I am wondering if people have ideas of things I can do now to try and influence their decisions when they have their own kids, to try to gently get them to at least be open to more 'crunchy' thinking with their kids? Or am I too late? Please note this is not coming from a place of guilt, but from one of wanting to continue to do the best I can for my kids, even though they're basically adults now. And I do NOT want to become one of 'those' mothers either, or HEAVEN FORBID mothers-in-law!!
post #2 of 4
Hm... I think I would just have small talks now and then reflecting on your parenting, and allowing them to see what you feel about the choices you've made as a mother.

Food is probably the easiest bit, since you can still lead by example there, even after they've grown.

**** I ask myself the same questions, since I did not get a final say in many choices of raising DSD. I just try to be an example in today and now, of what I hope she will become as a parent. I don't think one can do much more than that?
post #3 of 4
Here's my two cents, FWIW. I think that no matter your parenting style early on, if you have a loving respectful relationship, that probably is the best thing at the particular ages your kids are at. I recall as a college age student having an amazing relationship with a couple for whom I baby sat frequently, and eventually lived with. They shared pretty openly about their relationship, values, thoughts about being a couple, being individuals, raising children, love, etc. It was so eye opening to be treated with respect by people older than I, and given access to adult ideals and real life parenting situations. I really took it all in-it was very formative for me. I guess that's all to say that I think communication and honesty about life choices and decisions is extremely important.
post #4 of 4
Model the behavior you want to instill. This works far better than any lecture.
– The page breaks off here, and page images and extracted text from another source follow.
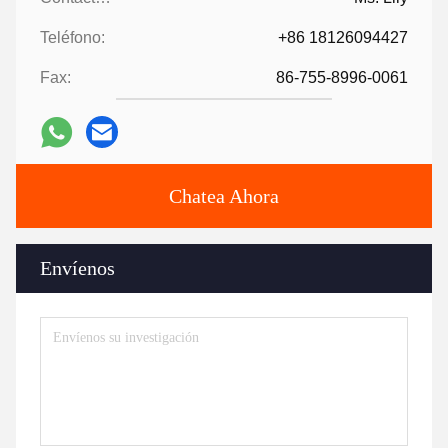
Teléfono:
+86 18126094427
Fax:
86-755-8996-0061
Chatea Ahora
Envíenos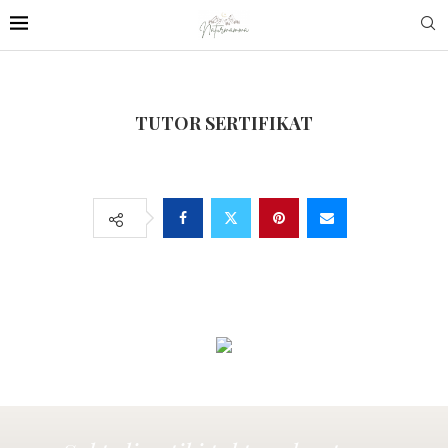
TUTOR SERTIFIKAT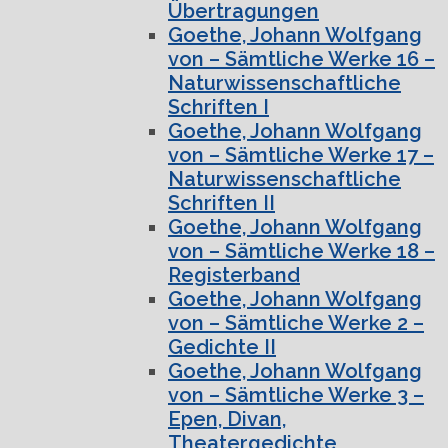
Übertragungen
Goethe, Johann Wolfgang
von – Sämtliche Werke 16 –
Naturwissenschaftliche
Schriften I
Goethe, Johann Wolfgang
von – Sämtliche Werke 17 –
Naturwissenschaftliche
Schriften II
Goethe, Johann Wolfgang
von – Sämtliche Werke 18 –
Registerband
Goethe, Johann Wolfgang
von – Sämtliche Werke 2 –
Gedichte II
Goethe, Johann Wolfgang
von – Sämtliche Werke 3 –
Epen, Divan,
Theatergedichte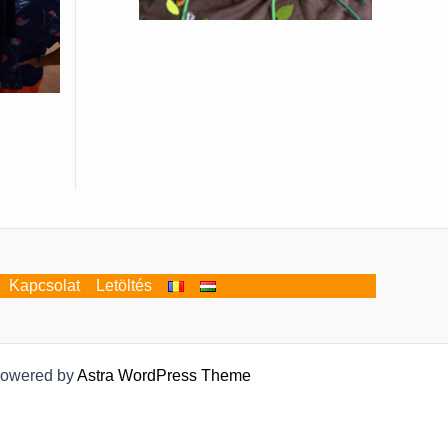
Kapcsolat
Letöltés
 Powered by
Astra WordPress Theme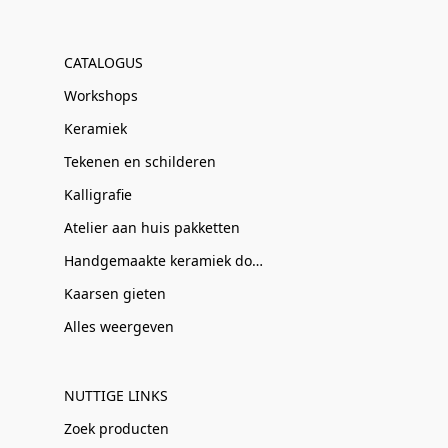
CATALOGUS
Workshops
Keramiek
Tekenen en schilderen
Kalligrafie
Atelier aan huis pakketten
Handgemaakte keramiek door Clay-Obscuur
Kaarsen gieten
Alles weergeven
NUTTIGE LINKS
Zoek producten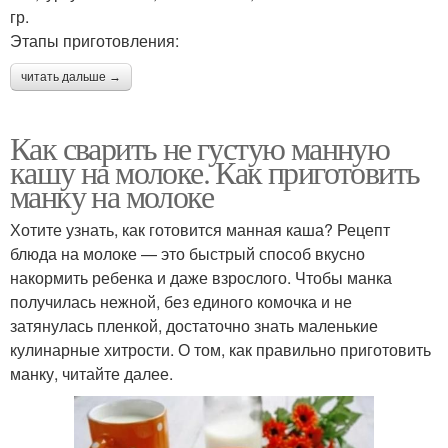
гр.
Этапы приготовления:
читать дальше →
Как сварить не густую манную
кашу на молоке. Как приготовить
манку на молоке
Хотите узнать, как готовится манная каша? Рецепт
блюда на молоке — это быстрый способ вкусно
накормить ребенка и даже взрослого. Чтобы манка
получилась нежной, без единого комочка и не
затянулась пленкой, достаточно знать маленькие
кулинарные хитрости. О том, как правильно приготовить
манку, читайте далее.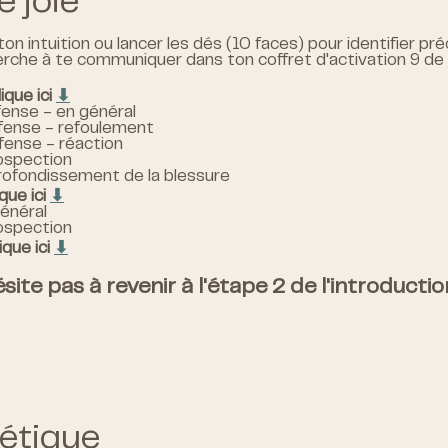
e joie
ton intuition ou lancer les dés (10 faces) pour identifier 
rche à te communiquer dans ton coffret d'activation 9 de la
lique ici
⬇︎
ense - en général
fense - refoulement
ense - réaction
ospection
ofondissement de la blessure
ique ici
⬇︎
énéral
ospection
lique ici
⬇︎
site pas à revenir à l'étape 2 de l'introducti
nétique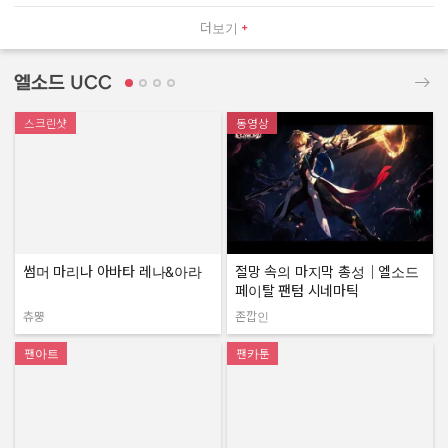
더보기
엘소드 UCC
스크린샷
동영상
썸머 마리나 아바타 레나&아라
절망 속의 마지막 총성｜엘소드
페이탈 팬텀 시네마틱
츄뿡
존깝인
작성자:
작성자:
팬아트
팬카툰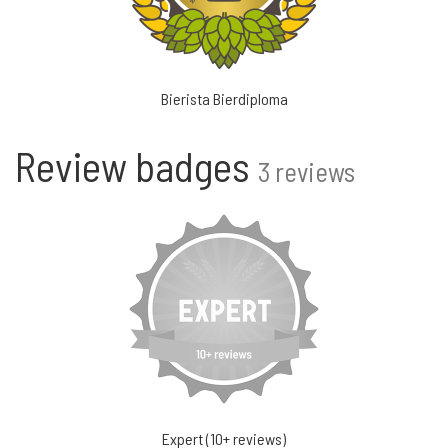
Bierista Bierdiploma
Review badges
3 reviews
Expert (10+ reviews)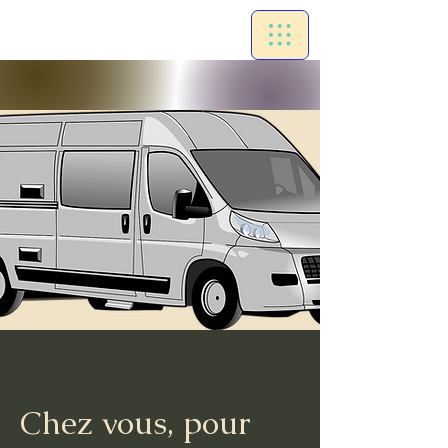
Chez vous, pour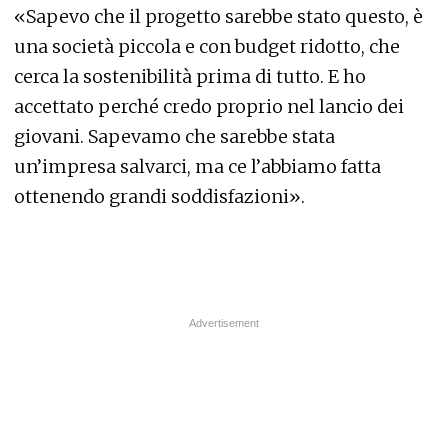
«Sapevo che il progetto sarebbe stato questo, è
una società piccola e con budget ridotto, che
cerca la sostenibilità prima di tutto. E ho
accettato perché credo proprio nel lancio dei
giovani. Sapevamo che sarebbe stata
un’impresa salvarci, ma ce l’abbiamo fatta
ottenendo grandi soddisfazioni».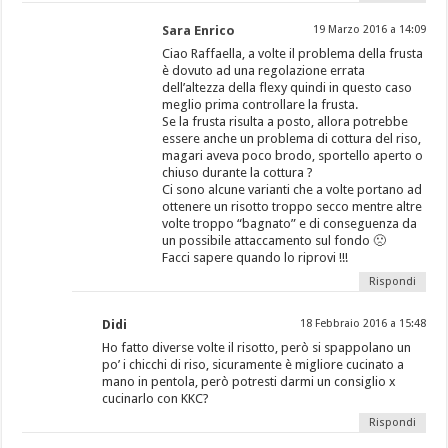
Sara Enrico
19 Marzo 2016 a 14:09
Ciao Raffaella, a volte il problema della frusta
è dovuto ad una regolazione errata
dell’altezza della flexy quindi in questo caso
meglio prima controllare la frusta.
Se la frusta risulta a posto, allora potrebbe
essere anche un problema di cottura del riso,
magari aveva poco brodo, sportello aperto o
chiuso durante la cottura ?
Ci sono alcune varianti che a volte portano ad
ottenere un risotto troppo secco mentre altre
volte troppo “bagnato” e di conseguenza da
un possibile attaccamento sul fondo 🙁
Facci sapere quando lo riprovi !!!
Rispondi
Didi
18 Febbraio 2016 a 15:48
Ho fatto diverse volte il risotto, però si spappolano un
po’ i chicchi di riso, sicuramente è migliore cucinato a
mano in pentola, però potresti darmi un consiglio x
cucinarlo con KKC?
Rispondi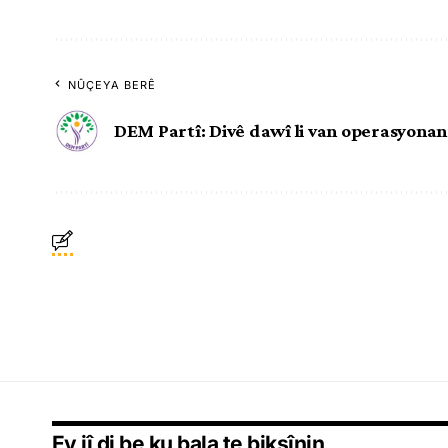
NÛÇEYA BERÊ
DEM Partî: Divê dawî li van operasyona
Ev jî di be ku bala te bikşînin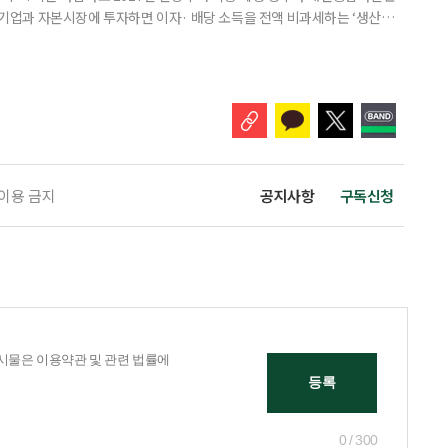
내 기업과 자본시장에 투자하면 이자· 배당 소득을 전액 비과세하는 ‘생산적
소득 이하 청년에게는 납입액의 10%를 소득공제 해주는 방안도 추진한다. 다만
 주목해야 한다. 그동안 사용하지 않고 쌓아둔 ISA 납입한도가 사라질 수 있
개편안이 국회 통과 후 그대로 시행된다면 법 시행 전 본
 이용 금지
공지사항
구독신청
0 / 300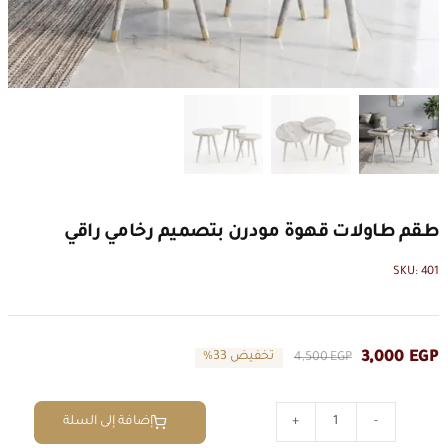
طقم طاولات قهوة مودرن بتصميم رخامي راقي
SKU:
401
3,000
EGP
EGP
4,500
تخفيض 33%
السعر
السعر
الحالي
الأصلي
هو:
هو:
إضافة إلى السلة
4,500 EGP.
3,000 EGP.
كمية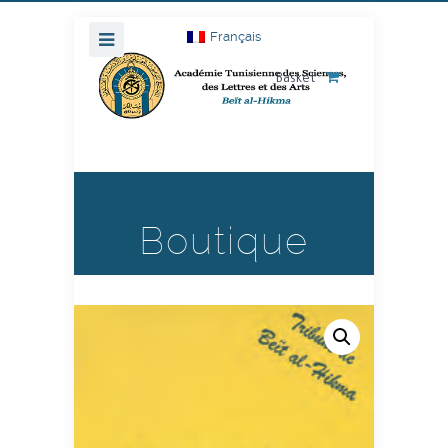
Français
Basket
Boutique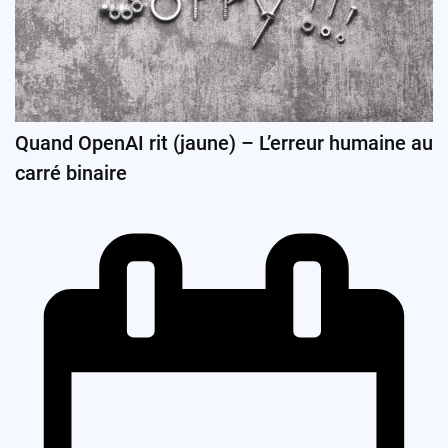
Quand OpenAI rit (jaune) – L’erreur humaine au
carré binaire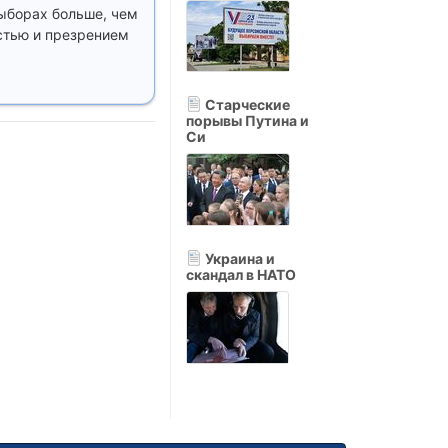
выборах больше, чем
стью и презрением
Старческие
порывы Путина и
Си
Украина и
скандал в НАТО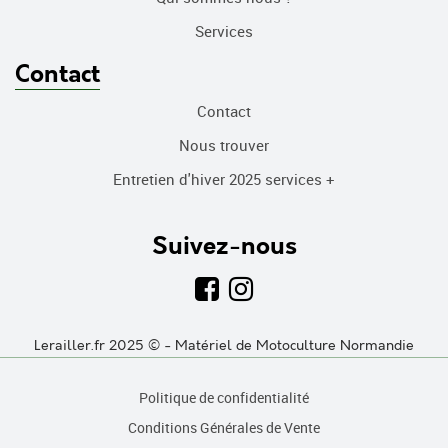
Services
Contact
Contact
Nous trouver
Entretien d'hiver 2025 services +
Suivez-nous
Lerailler.fr 2025 © - Matériel de Motoculture Normandie
Politique de confidentialité
Conditions Générales de Vente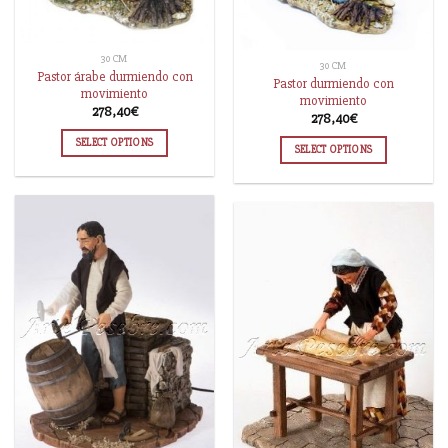
30 CM
30 CM
Pastor árabe durmiendo con
Pastor durmiendo con
movimiento
movimiento
278,40
€
278,40
€
SELECT OPTIONS
SELECT OPTIONS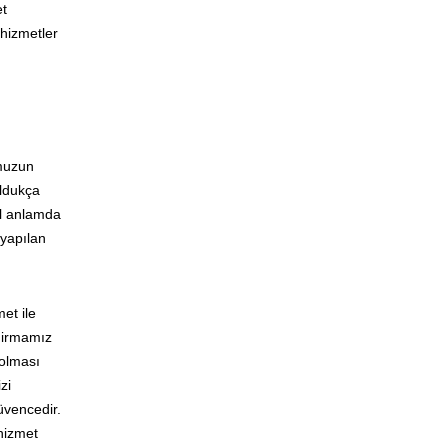
et
 hizmetler
omuzun
oldukça
el anlamda
 yapılan
et ile
 Firmamız
 olması
zi
güvencedir.
 hizmet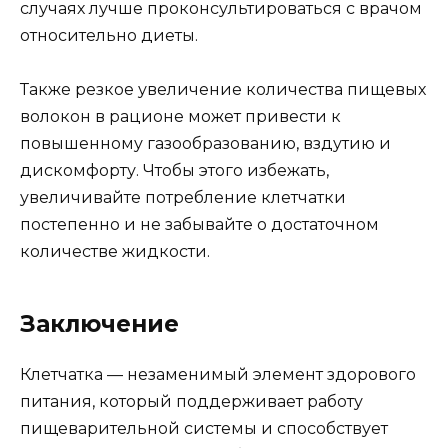
случаях лучше проконсультироваться с врачом
относительно диеты.
Также резкое увеличение количества пищевых
волокон в рационе может привести к
повышенному газообразованию, вздутию и
дискомфорту. Чтобы этого избежать,
увеличивайте потребление клетчатки
постепенно и не забывайте о достаточном
количестве жидкости.
Заключение
Клетчатка — незаменимый элемент здорового
питания, который поддерживает работу
пищеварительной системы и способствует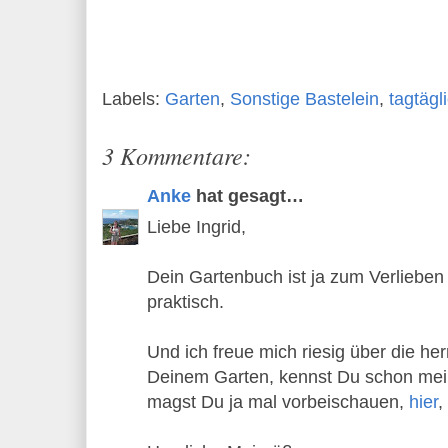
Labels:
Garten
,
Sonstige Bastelein
,
tagtägl
3 Kommentare:
Anke
hat gesagt…
Liebe Ingrid,
Dein Gartenbuch ist ja zum Verlieben
praktisch.
Und ich freue mich riesig über die her
Deinem Garten, kennst Du schon mein
magst Du ja mal vorbeischauen,
hier
,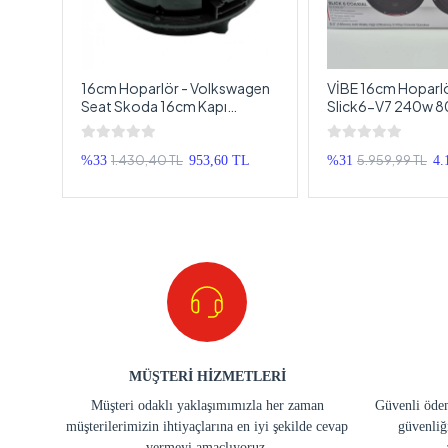
16cm Hoparlör - Volkswagen
VİBE 16cm Hoparlö
-
Seat Skoda 16cm Kapı
Slick6-V7 240w 8
Hoparlörü - 1 Adet
Tweeterli , 16 cm 
1.430,40 TL
5.959,99 TL
TL
%33
953,60 TL
%31
4.
MÜŞTERİ HİZMETLERİ
Müşteri odaklı yaklaşımımızla her zaman
Güvenli ödem
müşterilerimizin ihtiyaçlarına en iyi şekilde cevap
güvenliğ
vermeyi amaçlıyoruz.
When the opportunity comes up, talk a little about why you do those "Weird" things you do. Don't make it preachy or weird, and don't make it judgmental - teens are especially sensitive to any condescending tone and are probably going to throw out anything you say if they sense any, "I'm better than..." rhetoric hidden in there.

A random example: We don't let our kids drink cow's milk (mostly due to family history of allergies, but also health reasons: re, behavioral and autism), but my sister is totally hooked on it. When my daughter asked us at the dinner table, tearfully, why M gets to drink it and we don't we were put in an awkward position: we didn't want to implicate her as doing "bad" but also take the opportunity to educate everyone, while also letting her know that as you get older you gain the ability to make informed choices for yourself. I also took another opportunity during really glaring, "DRINK MILK" commercial that airs here almost every 15 minutes to reiterate a few messages to M. We talked about how being "bad" for you hasn't hurt the ice cream industry - and the milk people should stop trying to be something they aren't... while she enjoyed a cool glass of it.